No; a direct application of Euler's theorem shows that if $ed \equiv 1 \pmod {\phi(n)}$ is true (and $\gcd(m,n)=1$, Euler's theorem needs that as well), then we always have $(m^e)^d \equiv m \pmod n$

However, it does not imply the converse (and in fact, the converse is not true).

A stronger statement would be (assuming $n = pq$ for distinct primes $p, q$) that if $ed \equiv 1 \pmod{ p - 1}$ and $ed \equiv 1 \pmod{ q - 1}$, then we have $(m^e)^d \equiv m \pmod n$ for all $m$.

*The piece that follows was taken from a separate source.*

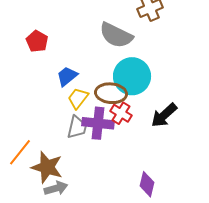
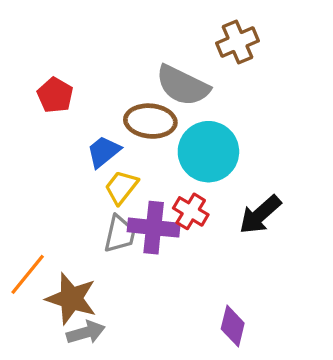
brown ellipse: (111, 93) -> (150, 121), moved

And, in this case, the converse is true; if we have $(m^e)^d \equiv m \pmod n$ for all $m$, then we necessarily have $ed \equiv 1 \pmod{ p - 1}$ and $ed \equiv 1 \pmod{ q - 1}$. In fact, if we have either $ed \not\equiv 1 \pmod{ p - 1}$ or $ed \not\equiv 1 \pmod{ q - 1}$, then we'll necessarily have $(m^e)^d \not\equiv m \pmod n$ for at least 1/3 of the possible $m$ values.

Another (perhaps more common) way of writing these two equivalences is to express it as $ed \equiv 1 \pmod{ \lambda(n) }$ for the function $\lambda(n) = \text{lcm}(p-1, q-1)$.

How does these stronger statements relate to your original relation? Well, if we have $ed \equiv 1 \pmod{\phi(n)}$, then we necessarily have $ed \equiv 1 \pmod{\lambda(n)}$ (and hence RSA "works")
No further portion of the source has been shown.